Como é bela e é mulher, serenamente matéria-prima, o casamento é o fim, depois de me casar nada mais poderá me acontecer. Ser uma mulher casada, quer dizer, uma pessoa com destino traçado. Eu pensava: nem a liberdade de ser infeliz se conserva porque se arrasta consigo outra pessoa. A dois, comendo diariamente o mesmo pão sem sal, assistindo à própria derrota na derrota do outro... Isso sem contar com o peso dos hábitos refletidos nos hábitos do outro. E de repente eis que vem o cansaço, o grande “para quê” me envolvendo.

Dorme, meu filho, dorme, eu lhe digo. O filho é morno e eu estou triste. Mas é a tristeza da felicidade. Mas depois, quando eu lhe der leite com estes seios frágeis e bonitos, meu filho crescerá de minha força e me esmagará com sua vida. Ele se distanciará de mim e eu serei a velha mãe inútil.
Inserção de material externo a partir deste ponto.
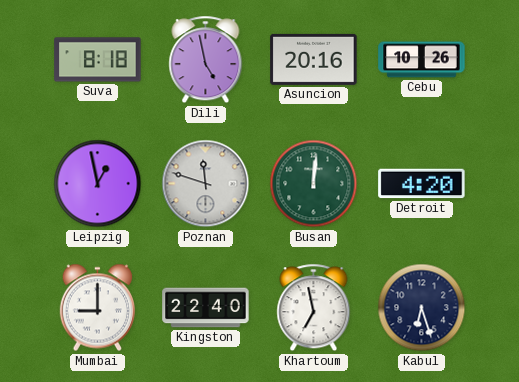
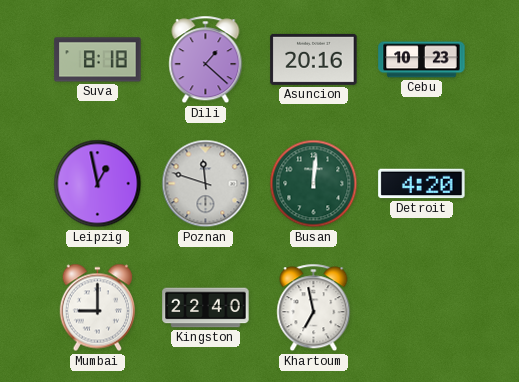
Dili: 4:58 -> 1:22
Cebu: 10:26 -> 10:23
Kabul: 6:27 -> none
Parou e sem os seus passos ouvia o silêncio mover-se.

Todos os sangues corriam lentamente, pesadamente em todas as veias. E um grande não-ter-o-que-fazer arrastava-se nas almas.

Tão forte era a presença da outra na casa, que os três formavam um par.
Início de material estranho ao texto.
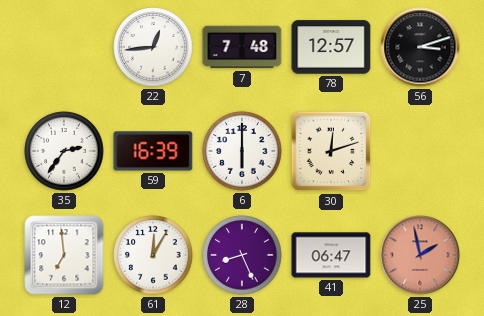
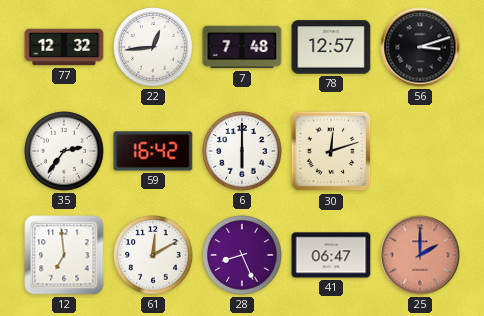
77: none -> 12:32
59: 16:39 -> 16:42
61: 12:05 -> 12:10
25: 1:58 -> 2:00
Onde se guarda a música enquanto não soa? – indagava-se. E rendida respondia: que façam harpas de meus nervos quando eu morrer.

– E o filho? – indagou ele. Qual será o papel do pobre em todo este sábio arranjo?
– Oh, ele viverá – respondeu.
– Só isso? – tentou ele o sarcasmo.
– Que é que se pode fazer além disso? – lançou ela no ar a pergunta, de leve, sem aguardar resposta.

Eu sou pequena e pobre, não saberei que existi daqui a poucos anos, o que me resta para viver é pouco. Enfim enfim livre! Não, não, nenhum Deus, quero estar só.